The origin of metals and minerals used in products like electric cars and phones is becoming a big consumer issue.
Most rare earths are sourced from China where there is a legacy and ongoing issues associated with of unsafe, unethical and polluting work practices.
The refinery – or separation plant – which hosts the final stages of rare earth processing, takes a mixed rare earth concentrate and refines it into high-value NdPr oxide and other rare earth products.
The process of selecting a site for the plant, which will cost $US80m ($110.4m) to build, involved a detailed assessment that considered environmental, economic and operational factors and options in South Korea and the Northern Territory.
By doing all processing and refining for the Nolans project at the mine site, Arafura is ensuring any mine and process waste material remains in the same area it came from rather than ending up in another country.

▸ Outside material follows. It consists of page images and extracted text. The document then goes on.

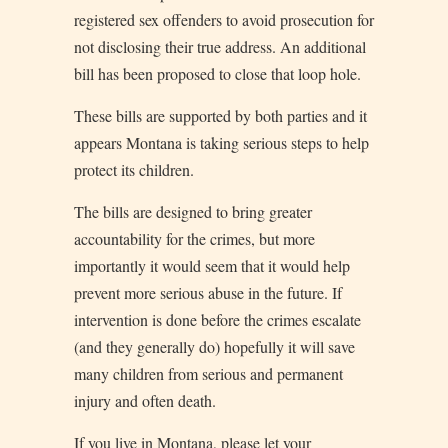
registered sex offenders to avoid prosecution for
not disclosing their true address. An additional
bill has been proposed to close that loop hole.
These bills are supported by both parties and it
appears Montana is taking serious steps to help
protect its children.
The bills are designed to bring greater
accountability for the crimes, but more
importantly it would seem that it would help
prevent more serious abuse in the future. If
intervention is done before the crimes escalate
(and they generally do) hopefully it will save
many children from serious and permanent
injury and often death.
If you live in Montana, please let your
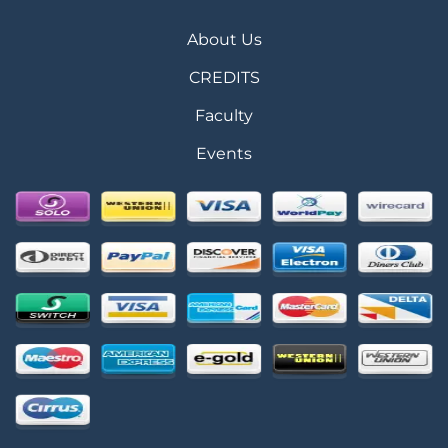
About Us
CREDITS
Faculty
Events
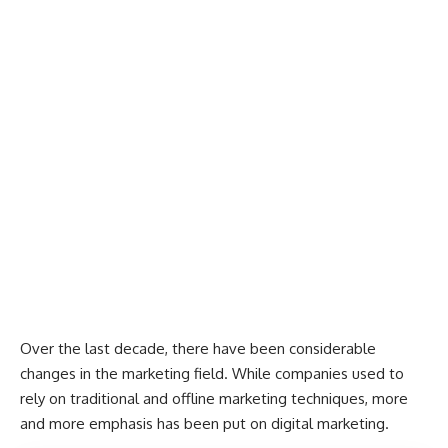
Over the last decade, there have been considerable
changes in the marketing field. While companies used to
rely on traditional and offline
marketing techniques
, more
and more emphasis has been put on digital marketing.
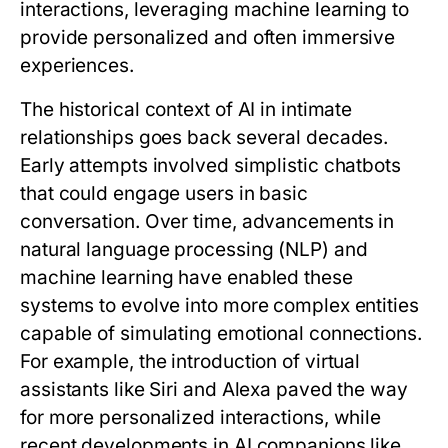
interactions, leveraging machine learning to
provide personalized and often immersive
experiences.
The historical context of AI in intimate
relationships goes back several decades.
Early attempts involved simplistic chatbots
that could engage users in basic
conversation. Over time, advancements in
natural language processing (NLP) and
machine learning have enabled these
systems to evolve into more complex entities
capable of simulating emotional connections.
For example, the introduction of virtual
assistants like Siri and Alexa paved the way
for more personalized interactions, while
recent developments in AI companions like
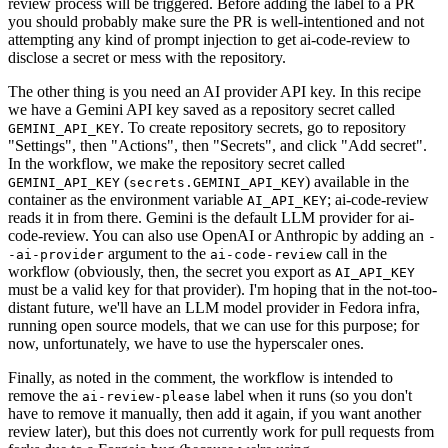
review process will be triggered. Before adding the label to a PR
you should probably make sure the PR is well-intentioned and not
attempting any kind of prompt injection to get ai-code-review to
disclose a secret or mess with the repository.
The other thing is you need an AI provider API key. In this recipe
we have a Gemini API key saved as a repository secret called
. To create repository secrets, go to repository
GEMINI_API_KEY
"Settings", then "Actions", then "Secrets", and click "Add secret".
In the workflow, we make the repository secret called
(
) available in the
GEMINI_API_KEY
secrets.GEMINI_API_KEY
container as the environment variable
; ai-code-review
AI_API_KEY
reads it in from there. Gemini is the default LLM provider for ai-
code-review. You can also use OpenAI or Anthropic by adding an
-
argument to the
call in the
-ai-provider
ai-code-review
workflow (obviously, then, the secret you export as
AI_API_KEY
must be a valid key for that provider). I'm hoping that in the not-too-
distant future, we'll have an LLM model provider in Fedora infra,
running open source models, that we can use for this purpose; for
now, unfortunately, we have to use the hyperscaler ones.
Finally, as noted in the comment, the workflow is intended to
remove the
label when it runs (so you don't
ai-review-please
have to remove it manually, then add it again, if you want another
review later), but this does not currently work for pull requests from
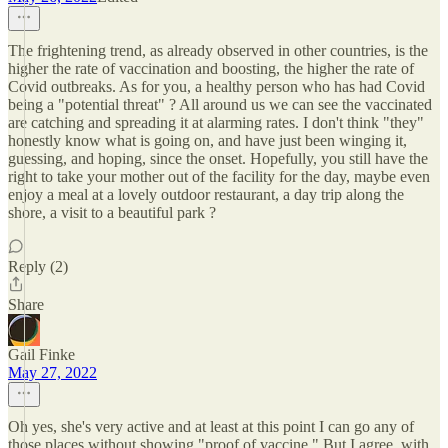
The frightening trend, as already observed in other countries, is the
higher the rate of vaccination and boosting, the higher the rate of
Covid outbreaks. As for you, a healthy person who has had Covid
being a "potential threat" ? All around us we can see the vaccinated
are catching and spreading it at alarming rates. I don't think "they"
honestly know what is going on, and have just been winging it,
guessing, and hoping, since the onset. Hopefully, you still have the
right to take your mother out of the facility for the day, maybe even
enjoy a meal at a lovely outdoor restaurant, a day trip along the
shore, a visit to a beautiful park ?
Reply (2)
Share
Gail Finke
May 27, 2022
Oh yes, she's very active and at least at this point I can go any of
those places without showing "proof of vaccine." But I agree, with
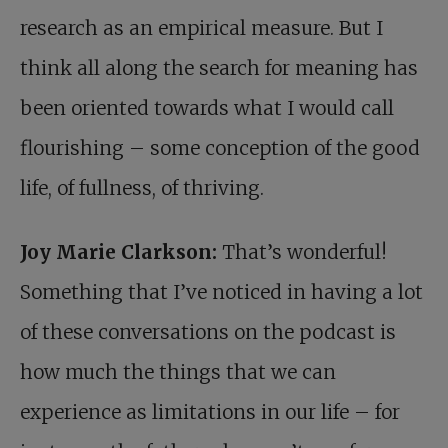
research as an empirical measure. But I
think all along the search for meaning has
been oriented towards what I would call
flourishing – some conception of the good
life, of fullness, of thriving.
Joy Marie Clarkson:
That’s wonderful!
Something that I’ve noticed in having a lot
of these conversations on the podcast is
how much the things that we can
experience as limitations in our life – for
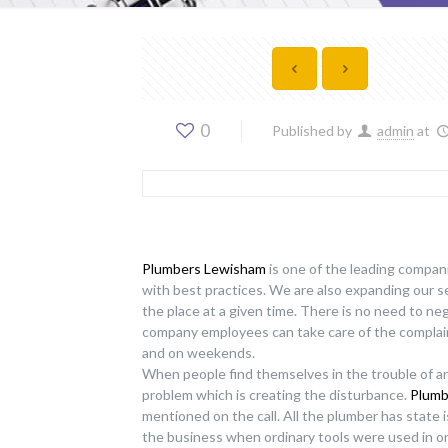
0
Published by
admin
at
Plumbers Lewisham
is one of the leading compani
with best practices. We are also expanding our 
the place at a given time. There is no need to ne
company employees can take care of the complain
and on weekends.
When people find themselves in the trouble of an
problem which is creating the disturbance.
Plumb
mentioned on the call. All the plumber has state 
the business when ordinary tools were used in o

The decision for the separation plant to be built at the Nolans site, 135km north of Alice Springs, mitigates operational and sovereign risk, meaning the funding deals are likely to flow much more freely.
“When we’re trying to raise project finance, financiers will look at it and say it’s in Australia, it’s in a jurisdiction that’s got strong and proven environmental controls,” Mr Lockyer said.

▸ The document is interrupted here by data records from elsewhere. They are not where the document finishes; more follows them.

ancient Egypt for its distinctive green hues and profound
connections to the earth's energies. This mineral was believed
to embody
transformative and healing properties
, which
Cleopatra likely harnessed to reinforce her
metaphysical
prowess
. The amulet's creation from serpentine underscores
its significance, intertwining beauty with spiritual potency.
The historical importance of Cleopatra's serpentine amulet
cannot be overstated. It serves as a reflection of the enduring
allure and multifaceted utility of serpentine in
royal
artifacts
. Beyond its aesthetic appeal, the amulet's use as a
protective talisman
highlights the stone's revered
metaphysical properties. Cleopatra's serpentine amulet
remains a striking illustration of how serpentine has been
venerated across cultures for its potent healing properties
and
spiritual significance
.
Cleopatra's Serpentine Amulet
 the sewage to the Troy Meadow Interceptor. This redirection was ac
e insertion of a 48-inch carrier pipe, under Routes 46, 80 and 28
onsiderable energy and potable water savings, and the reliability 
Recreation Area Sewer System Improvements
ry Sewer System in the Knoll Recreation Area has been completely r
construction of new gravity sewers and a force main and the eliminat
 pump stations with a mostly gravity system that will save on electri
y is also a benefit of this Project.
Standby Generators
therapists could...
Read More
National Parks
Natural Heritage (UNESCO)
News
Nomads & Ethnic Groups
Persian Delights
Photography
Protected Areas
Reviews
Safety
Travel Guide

It also means Arafura is doing more “value-adding” in Australia – something Mr Lockyer says the mining industry needs to do more of.
Northern Territory Chief Minister Michael Gunner said the complete Nolans project will create around 500 construction jobs, with 350 to 370 jobs during operations.

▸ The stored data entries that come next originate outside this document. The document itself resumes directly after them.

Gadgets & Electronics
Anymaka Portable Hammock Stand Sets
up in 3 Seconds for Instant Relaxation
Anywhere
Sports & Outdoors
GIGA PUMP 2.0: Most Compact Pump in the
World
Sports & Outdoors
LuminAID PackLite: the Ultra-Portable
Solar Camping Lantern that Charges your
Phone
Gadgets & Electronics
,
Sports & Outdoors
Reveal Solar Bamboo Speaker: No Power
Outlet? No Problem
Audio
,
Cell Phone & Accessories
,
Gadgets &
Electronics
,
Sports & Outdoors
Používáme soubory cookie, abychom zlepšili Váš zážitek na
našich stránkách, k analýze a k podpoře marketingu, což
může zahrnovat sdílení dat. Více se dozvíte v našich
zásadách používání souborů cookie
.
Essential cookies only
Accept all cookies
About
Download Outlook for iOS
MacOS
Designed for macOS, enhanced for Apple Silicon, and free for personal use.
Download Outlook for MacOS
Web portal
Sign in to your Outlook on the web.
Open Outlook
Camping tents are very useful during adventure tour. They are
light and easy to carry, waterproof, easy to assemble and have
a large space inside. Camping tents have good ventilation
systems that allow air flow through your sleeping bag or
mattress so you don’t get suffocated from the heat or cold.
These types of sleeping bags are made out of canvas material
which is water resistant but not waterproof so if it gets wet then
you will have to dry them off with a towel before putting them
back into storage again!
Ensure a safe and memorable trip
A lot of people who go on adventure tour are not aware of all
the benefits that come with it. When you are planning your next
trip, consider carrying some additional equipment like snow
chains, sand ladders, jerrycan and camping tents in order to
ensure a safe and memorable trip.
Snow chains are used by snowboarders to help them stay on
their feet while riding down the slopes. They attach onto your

“This is a game-changer for the Territory as it positions Central Australia as a leader in clean energy supply chains, plus it represents the first time industry will now have the capacity to value add processing to mineral resources,” he said.
In October, Arafura inked a long-term deal to supply a top Chinese magnet manufacturer with 900 tonnes of NdPr oxide — a quarter of its forecast output — each year.
The non-binding, long term agreement is with JingCi Material Science, a Beijing-headquartered Tier 1 Chinese manufacturer which produces Neodymium Iron Boron (NdFeB) permanent magnets for global automotive, wind energy, consumer electronics, and industrial motor companies.
The agreement also contains provisions whereby JingCi could help Arafura in project financing — potentially through the introduction of its customers to the process.
China is already the world’s dominant NdFeB magnet producer, and demand for NdPr is expected to grow at 8 per cent each year to 2025 from the current global consumption of 33,340 tonnes.
Prices have been rising since mid-2016 as China began consolidating its industry but longer term they’re expected to keep ticking up on demand from electric vehicles, clean energy applications, and in industrial automation.
While traditional petrol or diesel internal combustion engine cars each use about 700 grams of NdPr, electric or hybrid vehicles require an extra kilo.
NdPr is also a key component of the large permanent magnets in wind turbine generators, where up to 150 kilograms of NdPr is used per megawatt of installed capacity.